Com início em 1870 indo até as primeiras décadas do século XX, esta escola:
A.    Privilegiou os aspectos microeconômicos da teoria – não deduziram a necessidade do estudo da macroeconomia;
B.    Valorizou a teoria da firma – sua produção e melhoria;
C.    Cria na autorregulamentação do mercado e do equilíbrio.
Seus principais posicionamentos:
1.     Evolução da formulação microeconômica – produção, oferta, equilíbrio de mercado;
2.     Maximização da utilidade (satisfação) – passaram a entender que é necessário a satisfação do consumidor.
3.     Maximização do lucro (produtor-oferta).


O principal expoente dessa teoria foi Alfred Marshall, grande nome que influenciou essa época, apresentando novas teorias e questionamentos quanto ao liberalismo.
Marshall já defendia que o Estado poderia participar da vida econômica, orientando-a “sem os extremos das críticos marxistas – com os trabalhadores dirigindo a economia – e também sem os exageros dos mercantilistas – mão invisível, o governo, absoluto, dirige a economia”.
Subentende-se que, mesmo no governo socialista, o papel do governo é o de orientar a economia.
As principais teorias dessa escola foram:
1.     Teoria Marginalista: fundamentada nos alicerces da análise da demanda (subjetiva), e o grau de satisfação que a utilidade traz ao consumidor (na margem).
2.     Teoria do valor utilidade: os preços dos bens e serviços são construídos a partir da demanda e da utilidade que os mesmos têm.

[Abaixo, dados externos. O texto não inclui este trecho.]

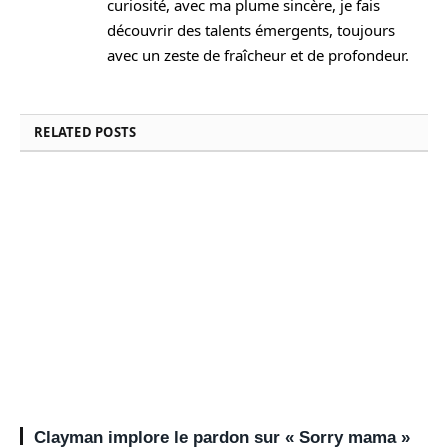
curiosité, avec ma plume sincère, je fais
découvrir des talents émergents, toujours
avec un zeste de fraîcheur et de profondeur.
RELATED
POSTS
Clayman implore le pardon sur « Sorry mama »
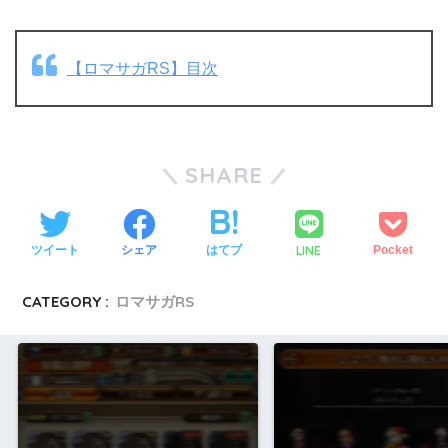
【ロマサガRS】目次
SHARE
LINE
ツイート
シェア
はてブ
Pocket
CATEGORY :
ロマサガRS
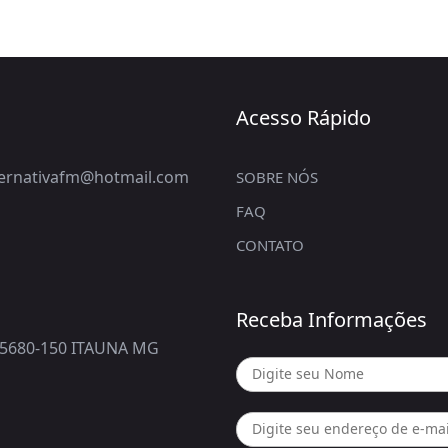
Acesso Rápido
lternativafm@hotmail.com
SOBRE NÓS
FAQ
CONTATO
Receba Informações
5680-150 ITAUNA MG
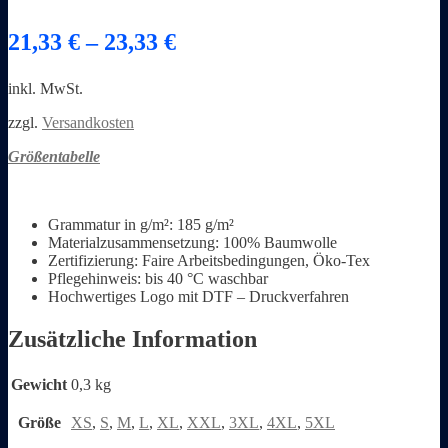
21,33
€
–
23,33
€
inkl. MwSt.
zzgl.
Versandkosten
Größentabelle
Grammatur in g/m²: 185 g/m²
Materialzusammensetzung: 100% Baumwolle
Zertifizierung: Faire Arbeitsbedingungen, Öko-Tex
Pflegehinweis: bis 40 °C waschbar
Hochwertiges Logo mit DTF – Druckverfahren
Zusätzliche Information
Gewicht
0,3 kg
Größe
XS
,
S
,
M
,
L
,
XL
,
XXL
,
3XL
,
4XL
,
5XL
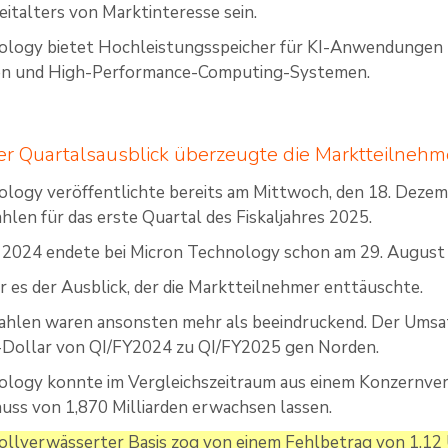
eitalters von Marktinteresse sein.
ology bietet Hochleistungsspeicher für KI-Anwendungen u
n und High-Performance-Computing-Systemen.
er Quartalsausblick überzeugte die Marktteilnehm
ology veröffentlichte bereits am Mittwoch, den 18. Dez
hlen für das erste Quartal des Fiskaljahres 2025.
r 2024 endete bei Micron Technology schon am 29. August
r es der Ausblick, der die Marktteilnehmer enttäuschte.
ahlen waren ansonsten mehr als beeindruckend. Der Umsat
S-Dollar von QI/FY2024 zu QI/FY2025 gen Norden.
logy konnte im Vergleichszeitraum aus einem Konzernverl
uss von 1,870 Milliarden erwachsen lassen.
ollverwässerter Basis zog von einem Fehlbetrag von 1,12 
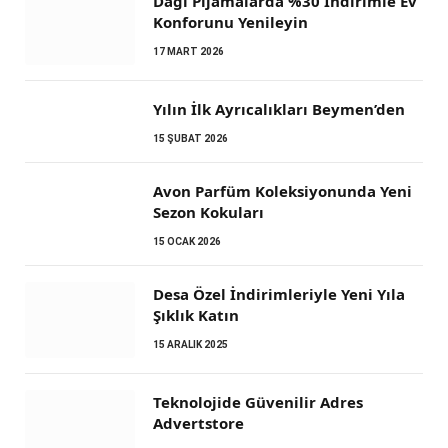
Dagi Pijamalarda %30 İndirimle Ev
Konforunu Yenileyin
17 MART 2026
Yılın İlk Ayrıcalıkları Beymen’den
15 ŞUBAT 2026
Avon Parfüm Koleksiyonunda Yeni
Sezon Kokuları
15 OCAK 2026
Desa Özel İndirimleriyle Yeni Yıla
Şıklık Katın
15 ARALIK 2025
Teknolojide Güvenilir Adres
Advertstore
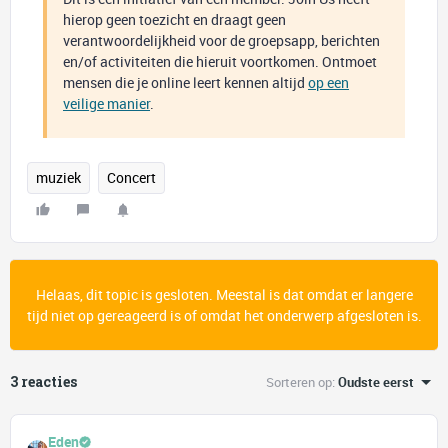
hierop geen toezicht en draagt geen
verantwoordelijkheid voor de groepsapp, berichten
en/of activiteiten die hieruit voortkomen. Ontmoet
mensen die je online leert kennen altijd
op een
veilige manier
.
muziek
Concert
Helaas, dit topic is gesloten. Meestal is dat omdat er langere
tijd niet op gereageerd is of omdat het onderwerp afgesloten is.
3 reacties
Sorteren op
:
Oudste eerst
Eden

3.      Teoria Quantitativa da Moeda: “Deve haver uma correspondência entre o volume de moeda circulando na economia e o volume de bens e serviços transacionados” (vide situação feudal)

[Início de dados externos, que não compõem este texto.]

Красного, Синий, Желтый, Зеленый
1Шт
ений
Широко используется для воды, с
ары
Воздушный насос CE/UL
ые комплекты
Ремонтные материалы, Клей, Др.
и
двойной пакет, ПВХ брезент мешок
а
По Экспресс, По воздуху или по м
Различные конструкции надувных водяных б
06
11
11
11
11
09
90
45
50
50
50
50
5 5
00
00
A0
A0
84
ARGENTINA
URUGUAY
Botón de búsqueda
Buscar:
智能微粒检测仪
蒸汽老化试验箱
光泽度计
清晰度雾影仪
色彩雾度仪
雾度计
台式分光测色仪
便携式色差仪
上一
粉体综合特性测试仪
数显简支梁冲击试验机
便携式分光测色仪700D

Os críticos: O sistema liberal (capitalismo puro) gerou críticas e críticos, sendo o mais influente filósofo e economista alemão Karl Marx que:
·         Critica duramente o capitalismo;
·         Defendeu e criou o sistema socialista;
·         Desenvolveu a obra O Capital;
·         Criou a teoria da mais valia: Marx entendia que com a queda do sistema feudal, aparece uma nova classe social, denominada Burguesia, a qual se apropria dos meios e fatores de produção. A outra classe, o Proletariado, dada a sua impossibilidade de produzir o mínimo necessário para sobreviver, é obrigada a vender a sua Força de Trabalho.

A mais valia “é a diferença entre o valor produzido pelo trabalho e o salário pago ao trabalhador, que seria a base da exploração capitalista”.
Para Marx, o que gera lucro é o trabalho e não o capital – o capital não gera riqueza.